Three years ago I asked SEC commissioner Mike Slive whether he foresaw a college football playoff anytime soon. He grinned and shook his head, "I think," Slive said, "you'll have to wait for us to die off." The "us" in question was his generation of college football power brokers. Yesterday a four-team playoff became a reality and those same men who Slive once said needed to die off led the charge for change.
Slive will receive much of the credit for college football's playoff, and deservedly so, but that misses the point. This was a win for all the old guys out there, a generation who wouldn't change, suddenly did the right thing and evolved with the times, strengthening their sport in the process.
Since the process began Slive has wanted neutral site games, he's wanted the top four teams over conference champions, and he's favored a seeded four-team playoff.
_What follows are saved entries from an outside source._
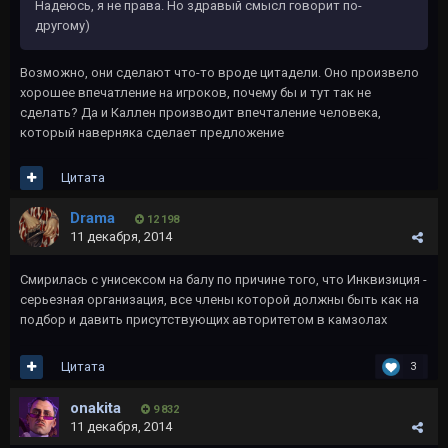
Надеюсь, я не права. Но здравый смысл говорит по-
другому)
Возможно, они сделают что-то вроде цитадели. Оно произвело
хорошее впечатление на игроков, почему бы и тут так не
сделать? Да и Каллен производит впечталение человека,
который наверняка сделает предложение
Цитата
Drama
12 198
11 декабря, 2014
Смирилась с унисексом на балу по причине того, что Инквизиция -
серьезная организация, все члены которой должны быть как на
подбор и давить присутствующих авторитетом в камзолах
Цитата
3
onakita
9 832
11 декабря, 2014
All of those goals have been attained.
Make no mistake, in a life full of victories this is the biggest victory of a Slive's professional life. The most lasting and permanent change, this is college football's version of Nixon going to China, the Berlin Wall coming down, an existing world order that many said would never be altered collapsing. Yes, this is Slive's final valedictory to the sport he loves but it's also something more, a triumph of aging men who put aside their own personal interests and finally buckled down and did what was right for college football. The Big 12's Chuck Neinas is over 80, Mike Slive will turn 72 in a little over a month, ACC commissioner John Swofford is 64, the Big Ten's Jim Delany is 64 as well. Toss in Texas athletic director DeLoss Dodds who is 72 and you've got a collection of powerful men nearing retirement age.